▶ What you should do: Go through the entries below and copy each line that holds the word "page".

▶ Data provided:

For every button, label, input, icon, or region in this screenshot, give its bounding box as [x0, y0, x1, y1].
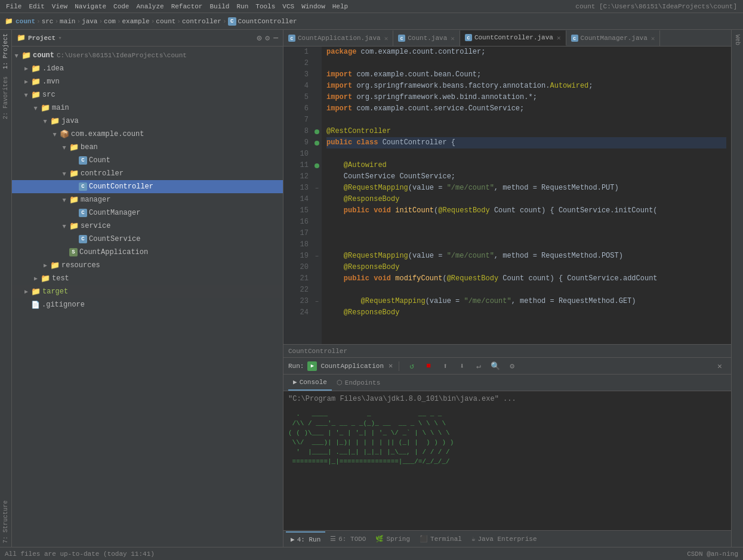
- tree-java[interactable]: ▶ 📁 java: [12, 115, 283, 128]
- tree-test[interactable]: ▶ 📁 test: [12, 272, 283, 285]
- tab-countcontroller[interactable]: C CountController.java ✕: [460, 30, 566, 46]
- tree-target[interactable]: ▶ 📁 target: [12, 285, 283, 298]
- tab-ca-close[interactable]: ✕: [384, 35, 389, 42]
- minimize-icon[interactable]: —: [273, 33, 278, 42]
- tab-endpoints[interactable]: ⬡ Endpoints: [332, 375, 385, 391]
- tree-countmanager[interactable]: C CountManager: [12, 206, 283, 219]
- tab-c-label: Count.java: [408, 35, 447, 42]
- tree-service[interactable]: ▶ 📁 service: [12, 219, 283, 233]
- settings-icon[interactable]: ⚙: [265, 33, 270, 43]
- filter-btn[interactable]: 🔍: [489, 360, 502, 373]
- tab-console[interactable]: ▶ Console: [288, 375, 332, 391]
- bc-file[interactable]: CountController: [238, 18, 297, 25]
- gutter-marker: –: [312, 250, 322, 262]
- bc-main[interactable]: main: [60, 18, 75, 25]
- tree-resources[interactable]: ▶ 📁 resources: [12, 259, 283, 272]
- tree-controller[interactable]: ▶ 📁 controller: [12, 167, 283, 180]
- bc-example[interactable]: example: [122, 18, 150, 25]
- bc-com[interactable]: com: [104, 18, 116, 25]
- restart-btn[interactable]: ↺: [405, 360, 418, 373]
- tree-manager[interactable]: ▶ 📁 manager: [12, 193, 283, 206]
- panel-dropdown[interactable]: ▾: [58, 34, 62, 42]
- gutter-marker: [312, 58, 322, 69]
- bottom-tab-java-ent[interactable]: ☕ Java Enterprise: [467, 531, 542, 547]
- target-arrow: ▶: [21, 288, 31, 295]
- menu-build[interactable]: Build: [206, 3, 233, 10]
- tree-mvn[interactable]: ▶ 📁 .mvn: [12, 75, 283, 88]
- bc-count[interactable]: count: [16, 18, 35, 25]
- bottom-tab-spring[interactable]: 🌿 Spring: [371, 531, 415, 547]
- tab-countapplication[interactable]: C CountApplication.java ✕: [283, 30, 393, 46]
- menu-vcs[interactable]: VCS: [279, 3, 298, 10]
- gutter-marker: [312, 69, 322, 81]
- menu-analyze[interactable]: Analyze: [132, 3, 167, 10]
- bc-src[interactable]: src: [42, 18, 54, 25]
- menu-tools[interactable]: Tools: [252, 3, 279, 10]
- tab-count[interactable]: C Count.java ✕: [393, 30, 460, 46]
- settings-run-btn[interactable]: ⚙: [505, 360, 519, 373]
- bc-count2[interactable]: count: [156, 18, 175, 25]
- menu-navigate[interactable]: Navigate: [71, 3, 110, 10]
- tree-gitignore[interactable]: 📄 .gitignore: [12, 298, 283, 311]
- menu-view[interactable]: View: [48, 3, 71, 10]
- vtab-web[interactable]: Web: [733, 30, 742, 50]
- tree-root[interactable]: ▶ 📁 count C:\Users\86151\IdeaProjects\co…: [12, 49, 283, 62]
- vtab-project[interactable]: 1: Project: [1, 30, 10, 73]
- breadcrumb: 📁 count › src › main › java › com › exam…: [0, 13, 743, 30]
- locate-icon[interactable]: ⊙: [257, 33, 262, 43]
- controller-file-icon: C: [228, 17, 236, 26]
- tree-countapp[interactable]: S CountApplication: [12, 246, 283, 259]
- menu-file[interactable]: File: [2, 3, 25, 10]
- vtab-structure[interactable]: 7: Structure: [1, 497, 10, 547]
- cc-label: CountController: [89, 182, 153, 191]
- bottom-tab-run[interactable]: ▶ 4: Run: [286, 531, 325, 547]
- tab-cm-label: CountManager.java: [581, 35, 648, 42]
- menu-code[interactable]: Code: [110, 3, 132, 10]
- bottom-tab-terminal[interactable]: ⬛ Terminal: [415, 531, 467, 547]
- tree-src[interactable]: ▶ 📁 src: [12, 88, 283, 101]
- mvn-folder-icon: 📁: [31, 77, 41, 86]
- scroll-down-btn[interactable]: ⬇: [455, 360, 468, 373]
- tree-count-java[interactable]: C Count: [12, 154, 283, 167]
- console-icon: ▶: [293, 378, 297, 386]
- stop-btn[interactable]: ■: [422, 360, 435, 373]
- menu-help[interactable]: Help: [329, 3, 352, 10]
- code-line: CountService CountService;: [326, 171, 726, 182]
- console-output[interactable]: "C:\Program Files\Java\jdk1.8.0_101\bin\…: [283, 391, 731, 530]
- terminal-icon: ⬛: [420, 535, 428, 543]
- code-line: [326, 216, 726, 228]
- bottom-tab-todo[interactable]: ☰ 6: TODO: [325, 531, 371, 547]
- tree-countcontroller[interactable]: C CountController: [12, 180, 283, 193]
- tab-cc-close[interactable]: ✕: [557, 34, 561, 42]
- code-content[interactable]: package com.example.count.controller;imp…: [322, 47, 731, 344]
- code-line: public void initCount(@RequestBody Count…: [326, 205, 726, 216]
- gutter-marker: [312, 115, 322, 126]
- gutter-marker: [312, 103, 322, 115]
- scroll-up-btn[interactable]: ⬆: [439, 360, 452, 373]
- tree-bean[interactable]: ▶ 📁 bean: [12, 141, 283, 154]
- tree-countservice[interactable]: C CountService: [12, 233, 283, 246]
- wrap-btn[interactable]: ↵: [472, 360, 485, 373]
- mvn-label: .mvn: [42, 78, 60, 86]
- tab-countmanager[interactable]: C CountManager.java ✕: [566, 30, 661, 46]
- code-line: [326, 58, 726, 69]
- menu-run[interactable]: Run: [233, 3, 252, 10]
- bc-java[interactable]: java: [82, 18, 97, 25]
- gutter-markers: –––: [312, 47, 322, 344]
- bean-folder-icon: 📁: [69, 143, 79, 152]
- src-arrow: ▶: [23, 91, 30, 100]
- run-close-icon[interactable]: ✕: [389, 361, 393, 370]
- tree-main[interactable]: ▶ 📁 main: [12, 101, 283, 115]
- menu-window[interactable]: Window: [298, 3, 329, 10]
- tree-package[interactable]: ▶ 📦 com.example.count: [12, 128, 283, 141]
- tree-idea[interactable]: ▶ 📁 .idea: [12, 62, 283, 75]
- menu-refactor[interactable]: Refactor: [168, 3, 206, 10]
- close-run-btn[interactable]: ✕: [713, 360, 726, 373]
- tab-cm-close[interactable]: ✕: [651, 35, 655, 42]
- vtab-favorites[interactable]: 2: Favorites: [1, 73, 10, 123]
- pkg-label: com.example.count: [71, 130, 144, 138]
- bc-controller[interactable]: controller: [182, 18, 221, 25]
- terminal-label: Terminal: [430, 536, 462, 543]
- menu-edit[interactable]: Edit: [25, 3, 48, 10]
- tab-c-close[interactable]: ✕: [451, 35, 455, 42]
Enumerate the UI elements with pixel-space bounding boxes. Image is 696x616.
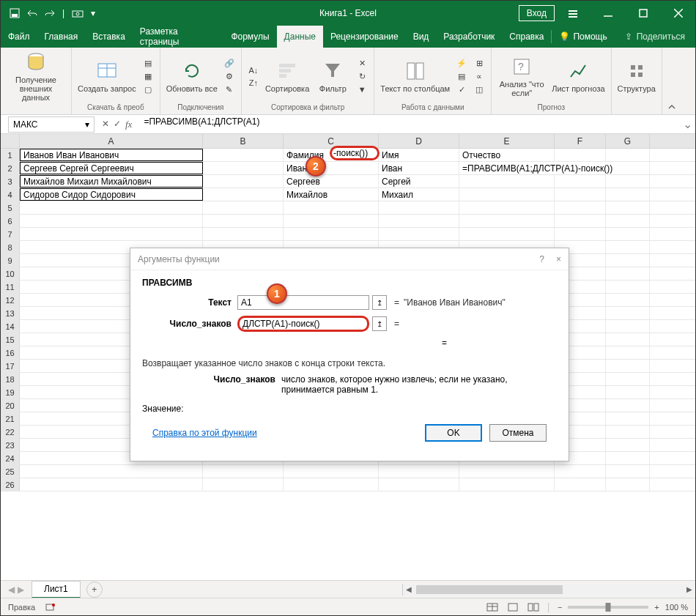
flash-fill-button[interactable]: ⚡ xyxy=(456,57,467,69)
manage-model-button[interactable]: ◫ xyxy=(473,84,485,95)
menu-developer[interactable]: Разработчик xyxy=(436,26,502,48)
dialog-titlebar[interactable]: Аргументы функции ? × xyxy=(130,248,569,270)
cell-G1[interactable] xyxy=(606,149,650,161)
zoom-slider[interactable] xyxy=(568,606,648,609)
ribbon-options-button[interactable] xyxy=(556,1,590,26)
what-if-button[interactable]: ? Анализ "что если" xyxy=(497,55,546,97)
ok-button[interactable]: OK xyxy=(425,424,482,442)
cell-C2[interactable]: Иванов xyxy=(284,162,379,174)
clear-filter-button[interactable]: ✕ xyxy=(356,57,368,69)
cell-A2[interactable]: Сергеев Сергей Сергеевич xyxy=(20,162,203,174)
menu-file[interactable]: Файл xyxy=(1,26,37,48)
scroll-right-button[interactable]: ▶ xyxy=(684,585,695,593)
login-button[interactable]: Вход xyxy=(519,5,555,21)
row-header-20[interactable]: 20 xyxy=(1,399,20,412)
col-header-D[interactable]: D xyxy=(379,134,459,148)
row-header-14[interactable]: 14 xyxy=(1,320,20,333)
cell-G4[interactable] xyxy=(606,188,650,201)
filter-button[interactable]: Фильтр xyxy=(315,59,350,93)
view-normal-button[interactable] xyxy=(485,601,500,613)
forecast-sheet-button[interactable]: Лист прогноза xyxy=(552,59,604,93)
row-header-5[interactable]: 5 xyxy=(1,201,20,214)
data-validation-button[interactable]: ✓ xyxy=(456,84,467,95)
row-header-8[interactable]: 8 xyxy=(1,241,20,253)
row-header-11[interactable]: 11 xyxy=(1,281,20,293)
cell-A4[interactable]: Сидоров Сидор Сидорович xyxy=(20,188,203,201)
cell-A3[interactable]: Михайлов Михаил Михайлович xyxy=(20,175,203,188)
advanced-button[interactable]: ▼ xyxy=(356,84,368,95)
consolidate-button[interactable]: ⊞ xyxy=(473,57,485,69)
dialog-help-button[interactable]: ? xyxy=(539,254,544,264)
row-header-19[interactable]: 19 xyxy=(1,386,20,398)
cell-E1[interactable]: Отчество xyxy=(459,149,555,161)
cell-C3[interactable]: Сергеев xyxy=(284,175,379,188)
cancel-formula-button[interactable]: ✕ xyxy=(102,119,109,130)
cell-D3[interactable]: Сергей xyxy=(379,175,459,188)
reapply-button[interactable]: ↻ xyxy=(356,70,368,82)
get-external-data-button[interactable]: Получение внешних данных xyxy=(7,51,65,102)
cell-B3[interactable] xyxy=(203,175,284,188)
undo-icon[interactable] xyxy=(27,10,37,17)
row-header-26[interactable]: 26 xyxy=(1,478,20,491)
menu-data[interactable]: Данные xyxy=(277,26,323,48)
maximize-button[interactable] xyxy=(626,1,660,26)
redo-icon[interactable] xyxy=(45,10,55,17)
menu-view[interactable]: Вид xyxy=(406,26,437,48)
formula-expand-button[interactable]: ⌄ xyxy=(679,117,695,131)
menu-home[interactable]: Главная xyxy=(37,26,86,48)
col-header-B[interactable]: B xyxy=(203,134,284,148)
cell-F1[interactable] xyxy=(555,149,606,161)
col-header-A[interactable]: A xyxy=(20,134,203,148)
arg1-ref-button[interactable]: ↥ xyxy=(372,295,387,310)
recent-sources-button[interactable]: ▢ xyxy=(142,84,154,95)
minimize-button[interactable] xyxy=(591,1,625,26)
cell-B2[interactable] xyxy=(203,162,284,174)
refresh-all-button[interactable]: Обновить все xyxy=(166,59,218,93)
cell-G3[interactable] xyxy=(606,175,650,188)
camera-icon[interactable] xyxy=(72,9,84,18)
formula-input[interactable]: =ПРАВСИМВ(A1;ДЛСТР(A1) xyxy=(139,116,679,133)
conn-1[interactable]: 🔗 xyxy=(223,57,235,69)
sort-desc-button[interactable]: Z↑ xyxy=(248,77,259,89)
conn-2[interactable]: ⚙ xyxy=(223,70,235,82)
cell-F4[interactable] xyxy=(555,188,606,201)
row-header-13[interactable]: 13 xyxy=(1,307,20,319)
cell-B1[interactable] xyxy=(203,149,284,161)
row-header-25[interactable]: 25 xyxy=(1,465,20,478)
row-header-12[interactable]: 12 xyxy=(1,294,20,306)
scroll-left-button[interactable]: ◀ xyxy=(403,585,415,593)
show-queries-button[interactable]: ▤ xyxy=(142,57,154,69)
horizontal-scrollbar[interactable]: ◀ ▶ xyxy=(402,584,695,595)
dialog-close-button[interactable]: × xyxy=(556,254,561,264)
view-page-break-button[interactable] xyxy=(526,601,541,613)
view-page-layout-button[interactable] xyxy=(506,601,520,613)
sheet-nav-prev[interactable]: ◀ xyxy=(8,585,15,595)
close-button[interactable] xyxy=(662,1,695,26)
row-header-3[interactable]: 3 xyxy=(1,175,20,188)
zoom-level[interactable]: 100 % xyxy=(665,603,688,612)
menu-layout[interactable]: Разметка страницы xyxy=(133,26,224,48)
arg2-input[interactable] xyxy=(237,316,369,332)
menu-insert[interactable]: Вставка xyxy=(85,26,133,48)
macro-record-icon[interactable] xyxy=(45,602,56,612)
text-to-columns-button[interactable]: Текст по столбцам xyxy=(380,59,450,93)
row-header-17[interactable]: 17 xyxy=(1,360,20,372)
qat-dropdown[interactable]: ▾ xyxy=(91,8,95,18)
row-header-1[interactable]: 1 xyxy=(1,149,20,161)
conn-3[interactable]: ✎ xyxy=(223,84,235,95)
arg2-ref-button[interactable]: ↥ xyxy=(372,316,387,331)
row-header-23[interactable]: 23 xyxy=(1,439,20,451)
row-header-16[interactable]: 16 xyxy=(1,346,20,359)
sort-asc-button[interactable]: A↓ xyxy=(248,64,259,76)
menu-help[interactable]: Справка xyxy=(502,26,551,48)
row-header-15[interactable]: 15 xyxy=(1,333,20,346)
remove-dups-button[interactable]: ▤ xyxy=(456,70,467,82)
row-header-9[interactable]: 9 xyxy=(1,254,20,267)
autosave-icon[interactable] xyxy=(10,8,20,18)
row-header-18[interactable]: 18 xyxy=(1,373,20,385)
sheet-nav-next[interactable]: ▶ xyxy=(18,585,24,595)
select-all-button[interactable] xyxy=(1,134,20,148)
row-header-7[interactable]: 7 xyxy=(1,228,20,240)
row-header-24[interactable]: 24 xyxy=(1,452,20,464)
cell-D1[interactable]: Имя xyxy=(379,149,459,161)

▶ Final answer:
view-page-break-button[interactable] xyxy=(526,601,541,613)
view-page-layout-button[interactable] xyxy=(506,601,520,613)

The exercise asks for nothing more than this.